• The Vatican Bank, Istituto per le Opere
di Religione, manages £2bn of assets. It does not reveal its profits or
dividends, which are paid directly to the Pope. It enjoys the status of a
central bank and has a dealing room adorned with crucifixes and papal portraits
where 20 traders work.
• Despite the Vatican's assets, including the
art collection in the Vatican Museum and the Sistine Chapel, it relies
heavily on support from American dioceses.

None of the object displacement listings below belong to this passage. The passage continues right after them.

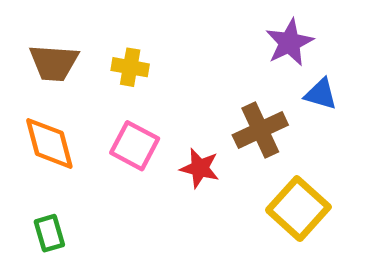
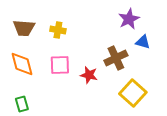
pink square: (135, 146) -> (60, 65), turned -30

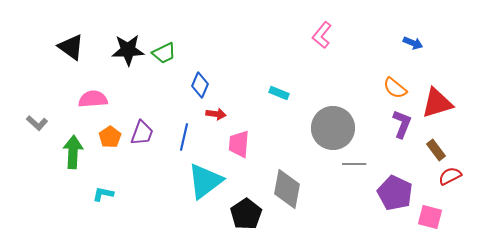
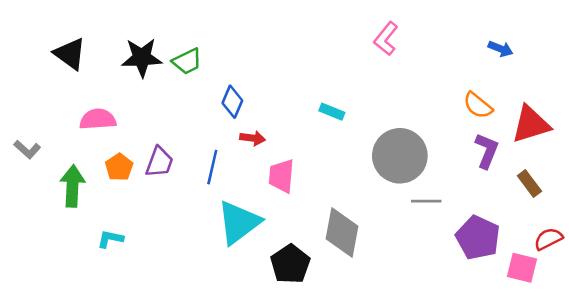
red semicircle: (450, 176) -> (548, 239), moved

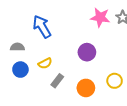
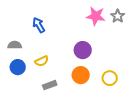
blue arrow: (42, 27) -> (39, 25), size x0.7
gray rectangle: (57, 81) -> (50, 85), moved, turned 32
orange circle: (86, 88) -> (81, 75), moved

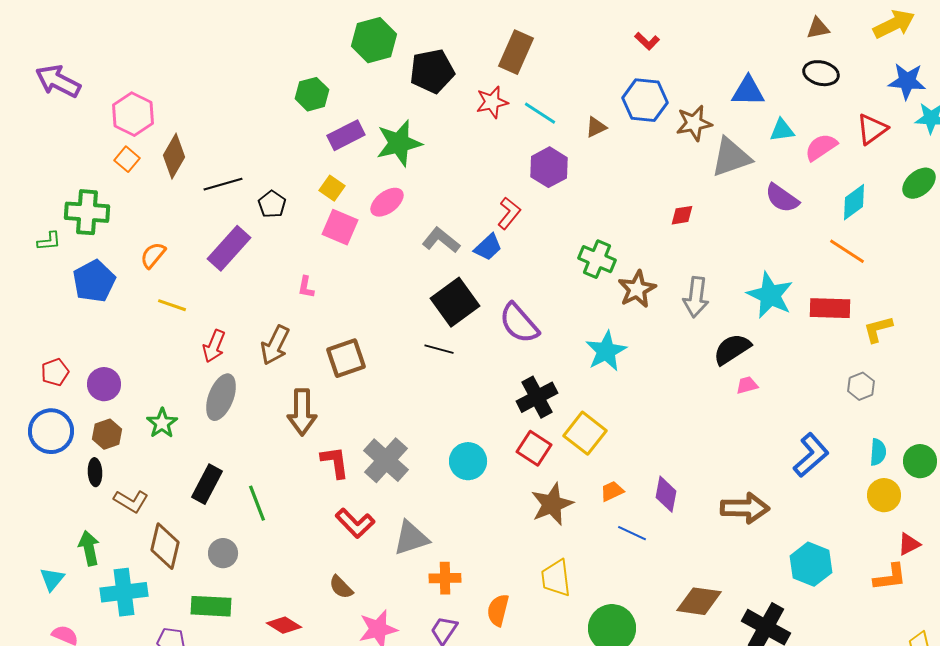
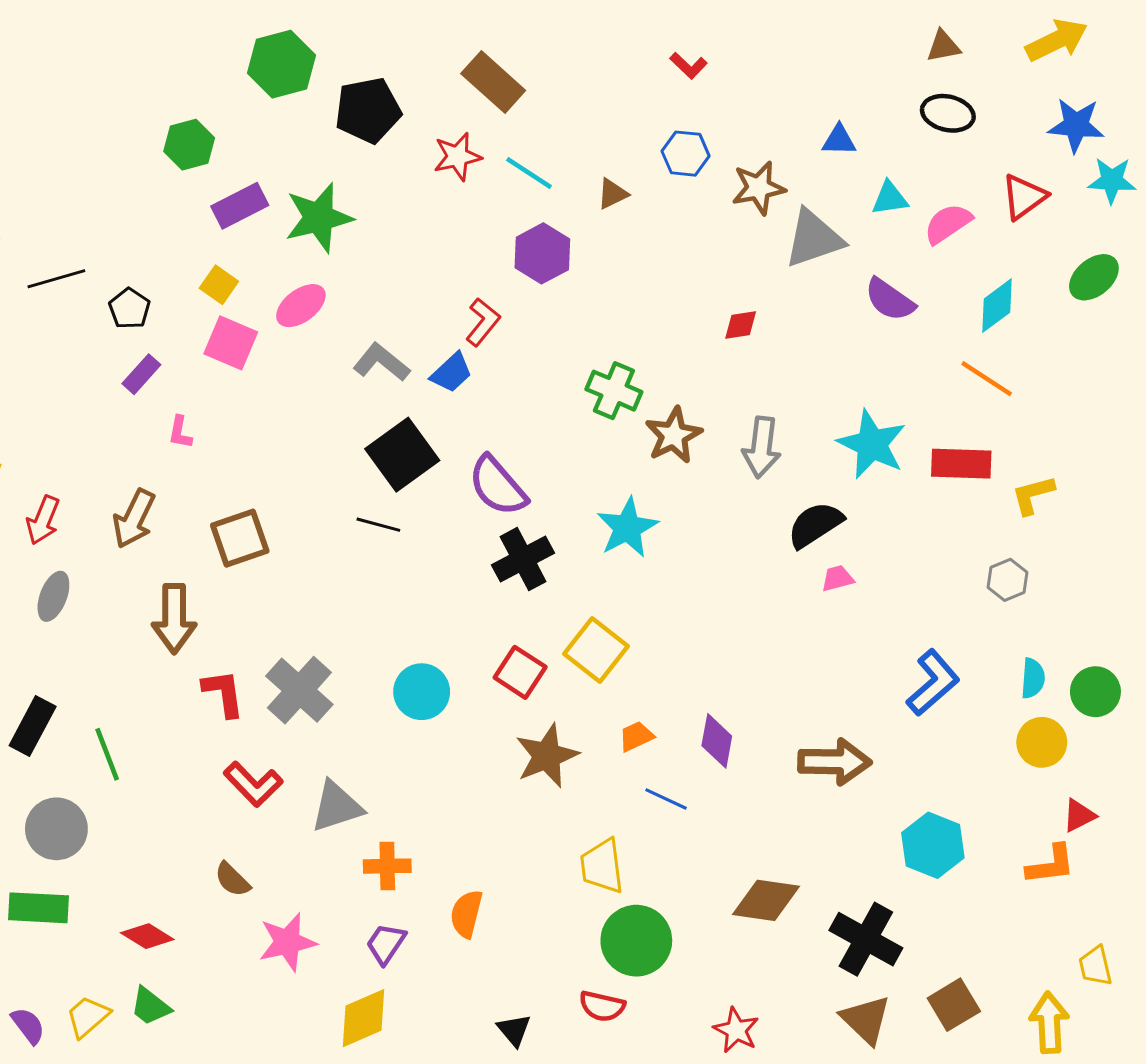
brown rectangle: (516, 52) -> (493, 82), turned -72
blue triangle: (748, 91) -> (839, 140), size x0.7
blue hexagon: (645, 100) -> (685, 154), size x0.7
purple rectangle: (229, 248) -> (141, 374), moved, size x0.6
gray ellipse: (221, 397) -> (53, 596), size x0.7
black cross: (537, 397) -> (523, 559), moved
gray circle: (223, 553) -> (56, 829), size x1.4
yellow trapezoid: (556, 578) -> (602, 866), moved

• The Pope owns more than 1,000
apartments in Rome. The Vatican's property portfolio made a profit of 25.7bn
lira in 1998, equivalent to about £10m at the time.
• The Vatican had a balance of 2.5bn lira in
1998, then worth about £1m. It had expenses of about 336bn lira (£106m) and
income of about 338bn lira (£107m).
• The 2,500 officials of the Papal
curia have a combined salary bill of 140bn lira (£44m).
• The 20,000 parishes in America had revenues
of $7.5bn (£5.18bn) )in 2000, of which $6.5bn went to cover expenses and
$1bn subsidised Catholic schools.
• In the 1980s the Vatican Bank was forced to
pay $241m for its part in the collapse of Banco Ambrosiano. Roberto
Calvi, who had been advising the Vatican over its dealings with the bank, was
found hanging from a rope beneath Blackfriars Bridge.
• Cardinal Roger Mahony of Los Angeles, the
man tipped to be the first American Pope, has been building a new cathedral for
the past four years. The cost is now estimated at almost $200m.